If the two daughter populations have been separated long enough for genomic sorting to have occurred, the conflicting phylogenetic relationships could be the result of introgression. Among sexually reproductive species, members of two separate species might interbreed or hybridize (this is very common in some orders, especially ducks!). In bacteria, genes can be transferred between bacteria of different species via horizontal gene transfer. Viruses will also swap entire genes in a similar process.
Finally, it may not be possible to reconstruct the phylogenetic relationships among groups if speciation happened over a very short time period (similar to what you expect in an adaptive radiation). In this case, the relationships among species might look like a polytomy instead of a series of bifurcating nodes.
Gene trees and species trees
One of the most important things to remember in phylogenetics is that we estimate gene trees. We often use these as proxies for species trees, but they are not the same thing. Due to the process of sorting and introgression, the phylogenetic relationships supported by a certain percentage of genes or genomic regions will actually differ from the species tree. When you are looking at trees built with data from only one gene, you can’t guarantee that your gene tree is reflective of the species tree!

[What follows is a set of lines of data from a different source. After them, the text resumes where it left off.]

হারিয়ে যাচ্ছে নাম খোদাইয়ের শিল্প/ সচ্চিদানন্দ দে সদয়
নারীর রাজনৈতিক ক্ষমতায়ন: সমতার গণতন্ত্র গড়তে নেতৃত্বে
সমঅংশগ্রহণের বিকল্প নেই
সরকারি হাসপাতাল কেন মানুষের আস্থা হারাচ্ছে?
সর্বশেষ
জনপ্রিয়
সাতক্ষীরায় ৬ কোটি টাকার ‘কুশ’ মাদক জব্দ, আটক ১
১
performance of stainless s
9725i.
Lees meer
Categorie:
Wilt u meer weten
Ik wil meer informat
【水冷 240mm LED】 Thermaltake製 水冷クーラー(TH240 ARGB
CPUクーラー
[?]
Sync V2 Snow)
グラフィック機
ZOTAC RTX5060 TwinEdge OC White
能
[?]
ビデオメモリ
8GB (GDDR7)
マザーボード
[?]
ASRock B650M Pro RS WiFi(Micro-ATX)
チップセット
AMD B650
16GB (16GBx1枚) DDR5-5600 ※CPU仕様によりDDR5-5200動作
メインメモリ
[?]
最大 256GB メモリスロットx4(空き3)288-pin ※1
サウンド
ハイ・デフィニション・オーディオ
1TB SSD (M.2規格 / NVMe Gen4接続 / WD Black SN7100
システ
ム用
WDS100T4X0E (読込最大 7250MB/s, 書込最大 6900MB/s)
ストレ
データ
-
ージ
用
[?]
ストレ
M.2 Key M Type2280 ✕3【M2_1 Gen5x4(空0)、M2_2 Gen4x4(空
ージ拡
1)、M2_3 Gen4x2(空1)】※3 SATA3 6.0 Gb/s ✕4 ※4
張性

This is problematic now that we’re using whole genomes to infer phylogenies. The methods we use for inferring phylogenies were designed based on the idea that all the sequences evolved following a single model of evolution, with no complicating factors like lateral gene transfer, duplication events, or recombination. Unfortunately, the genome is a wild hodgepodge of coding regions, noncoding regions, introns, exons, regulatory regions, pseudogenes, and a bunch of other things we probably don’t know about yet. Each of these regions may have their own evolutionary history that is best modeled by a variety of molecular models.

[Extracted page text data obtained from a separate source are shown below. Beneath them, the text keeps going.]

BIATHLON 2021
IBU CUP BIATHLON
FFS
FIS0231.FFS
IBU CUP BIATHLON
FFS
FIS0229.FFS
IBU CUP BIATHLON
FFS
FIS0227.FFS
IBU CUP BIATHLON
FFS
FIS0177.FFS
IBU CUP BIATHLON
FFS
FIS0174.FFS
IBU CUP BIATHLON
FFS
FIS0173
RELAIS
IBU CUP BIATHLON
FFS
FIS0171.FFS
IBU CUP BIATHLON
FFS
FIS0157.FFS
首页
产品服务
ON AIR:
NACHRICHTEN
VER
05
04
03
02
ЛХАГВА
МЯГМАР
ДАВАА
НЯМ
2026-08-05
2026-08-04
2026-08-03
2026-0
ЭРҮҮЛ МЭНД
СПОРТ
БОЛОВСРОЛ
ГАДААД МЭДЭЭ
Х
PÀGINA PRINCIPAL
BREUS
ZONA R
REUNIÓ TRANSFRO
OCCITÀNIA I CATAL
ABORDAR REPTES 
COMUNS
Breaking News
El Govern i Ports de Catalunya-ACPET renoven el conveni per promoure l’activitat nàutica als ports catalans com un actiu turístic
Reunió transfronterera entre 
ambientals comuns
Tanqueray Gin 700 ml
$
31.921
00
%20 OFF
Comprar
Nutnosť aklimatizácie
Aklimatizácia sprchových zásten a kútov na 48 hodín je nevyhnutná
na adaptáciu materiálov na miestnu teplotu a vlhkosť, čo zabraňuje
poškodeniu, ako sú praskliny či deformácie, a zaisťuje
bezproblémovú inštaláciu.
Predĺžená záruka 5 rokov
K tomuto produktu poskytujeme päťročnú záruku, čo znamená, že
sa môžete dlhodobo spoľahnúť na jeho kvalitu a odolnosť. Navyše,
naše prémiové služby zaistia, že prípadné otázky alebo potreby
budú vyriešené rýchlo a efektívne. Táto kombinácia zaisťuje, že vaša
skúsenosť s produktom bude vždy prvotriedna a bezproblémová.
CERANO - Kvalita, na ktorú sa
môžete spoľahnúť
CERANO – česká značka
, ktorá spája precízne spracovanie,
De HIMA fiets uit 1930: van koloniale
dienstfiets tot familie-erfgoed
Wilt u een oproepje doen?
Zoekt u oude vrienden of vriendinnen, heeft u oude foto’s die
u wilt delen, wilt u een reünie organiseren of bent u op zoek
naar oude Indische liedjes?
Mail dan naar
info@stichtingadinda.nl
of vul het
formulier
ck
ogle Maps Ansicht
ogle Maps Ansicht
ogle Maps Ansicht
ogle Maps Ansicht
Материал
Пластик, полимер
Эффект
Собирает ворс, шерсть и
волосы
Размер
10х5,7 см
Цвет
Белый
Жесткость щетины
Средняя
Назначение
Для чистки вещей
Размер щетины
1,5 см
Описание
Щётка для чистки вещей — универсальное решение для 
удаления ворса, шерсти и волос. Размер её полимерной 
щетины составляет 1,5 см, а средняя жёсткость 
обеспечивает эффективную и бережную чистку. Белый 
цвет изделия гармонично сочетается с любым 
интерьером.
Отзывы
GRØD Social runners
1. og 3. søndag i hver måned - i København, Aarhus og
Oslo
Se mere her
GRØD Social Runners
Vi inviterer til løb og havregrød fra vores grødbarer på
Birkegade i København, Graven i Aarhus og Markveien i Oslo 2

There are two basic approaches to dealing with the whole genome mess. Both of these approaches are computationally complex and generally can only be done with neighbor joining or parsimony methods, at least for now. Researchers can consider each genomic region separately (the consensus gene tree approach), and then find an evolutionary history that best fits the distribution of topologies generated by each separate genomic region. Alternatively, researchers can “glue” the whole genome together into a single fasta file (the concatenation approach), which they then use for analysis, assuming you can figure out how to align the genomes. Gene duplication, gene deletion, and the presense of pseudogene regions make this a not-insignificant problem.

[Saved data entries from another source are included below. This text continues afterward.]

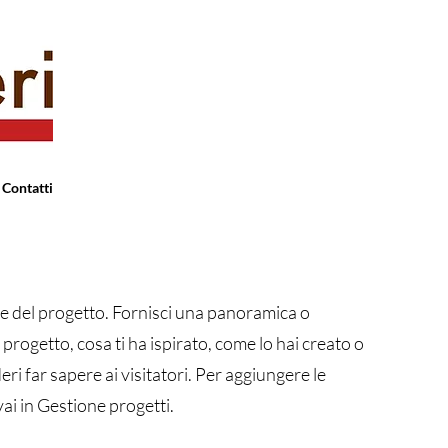
Contatti
one del progetto. Fornisci una panoramica o
 progetto, cosa ti ha ispirato, come lo hai creato o
eri far sapere ai visitatori. Per aggiungere le
vai in Gestione progetti.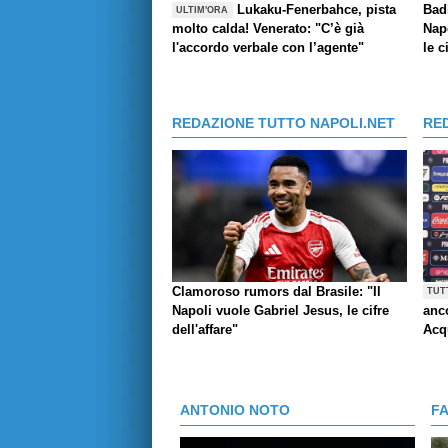
Lukaku-Fenerbahce, pista
Bad
ULTIM'ORA
molto calda! Venerato: "C’è già
Napo
l'accordo verbale con l’agente"
le c
REDAZIONE TUTTO NAPOLI.NET
RE
Clamoroso rumors dal Brasile: "Il
TUT
Napoli vuole Gabriel Jesus, le cifre
anco
dell'affare"
Acq
ANTONIO NOTO
F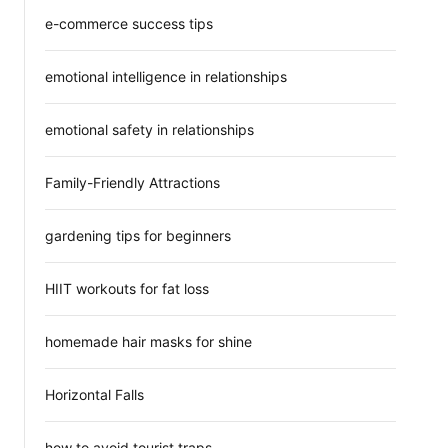
e-commerce success tips
emotional intelligence in relationships
emotional safety in relationships
Family-Friendly Attractions
gardening tips for beginners
HIIT workouts for fat loss
homemade hair masks for shine
Horizontal Falls
how to avoid tourist traps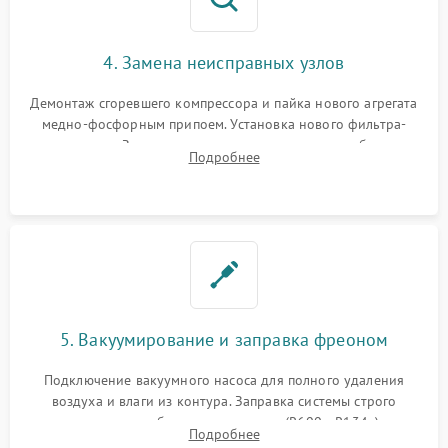
4. Замена неисправных узлов
Демонтаж сгоревшего компрессора и пайка нового агрегата
медно-фосфорным припоем. Установка нового фильтра-
осушителя. Замена изношенных вентиляторов обдува,
Подробнее
сломанных заслонок или поврежденных дверных петель.
5. Вакуумирование и заправка фреоном
Подключение вакуумного насоса для полного удаления
воздуха и влаги из контура. Заправка системы строго
дозированным объемом хладагента (R600a, R134a) по
Подробнее
электронным весам. Контроль рабочего давления в системе.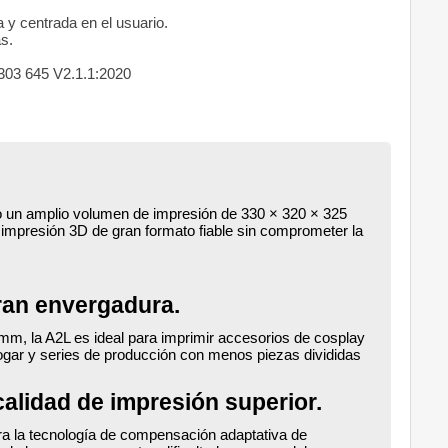
va y centrada en el usuario.
s.
 303 645 V2.1.1:2020
 un amplio volumen de impresión de 330 × 320 × 325
 impresión 3D de gran formato fiable sin comprometer la
ran envergadura.
m, la A2L es ideal para imprimir accesorios de cosplay
ogar y series de producción con menos piezas divididas
alidad de impresión superior.
ra la tecnología de compensación adaptativa de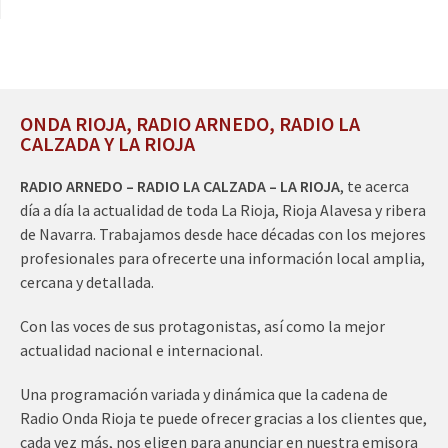
ONDA RIOJA, RADIO ARNEDO, RADIO LA
CALZADA Y LA RIOJA
RADIO ARNEDO – RADIO LA CALZADA – LA RIOJA
, te acerca
día a día la actualidad de toda La Rioja, Rioja Alavesa y ribera
de Navarra. Trabajamos desde hace décadas con los mejores
profesionales para ofrecerte una información local amplia,
cercana y detallada.
Con las voces de sus protagonistas, así como la mejor
actualidad nacional e internacional.
Una programación variada y dinámica que la cadena de
Radio Onda Rioja te puede ofrecer gracias a los clientes que,
cada vez más, nos eligen para anunciar en nuestra emisora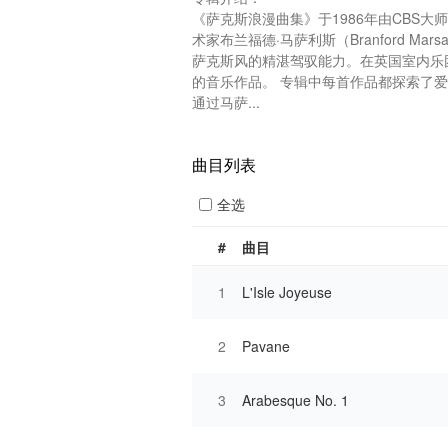
《萨克斯浪漫曲集》于1986年由CBS
术家布兰福德·马萨利斯（Branford M
萨克斯风的精湛驾驭能力。在英国室内乐
的音乐作品。 专辑中每首作品都探索了爱情
通过马萨...
曲目列表
全选
#
曲目
1
L'Isle Joyeuse
2
Pavane
3
Arabesque No. 1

When you are working with microbial genomes, you have the added difficulty of the pan-genome problem. In many bacteria, genes can generally be sorted into two groups: the core genes (genes that are present in all members of a species) and the accessory genes (genes that can be present, but don’t have to be). The collection of all core genes plus all accessory genes is called the pan-genome. A typical S. aureus genome is about 2800 genes (1000 core genes and 1800 accessory genes). Unfortunately, the S. aureus pan-genome is a little more than 7400 genes. That means the 1800 accessory genes in any given S. aureus genome are selected from 6400 possibilities.
This should not discourage you from the possibility of building whole genome phylogenetic trees. New methods and programs are coming out all the time to deal with these problems, and trees from whole genome sequence are becoming a reality. If this is something you’re interested in, take a look at programs like kSNP3.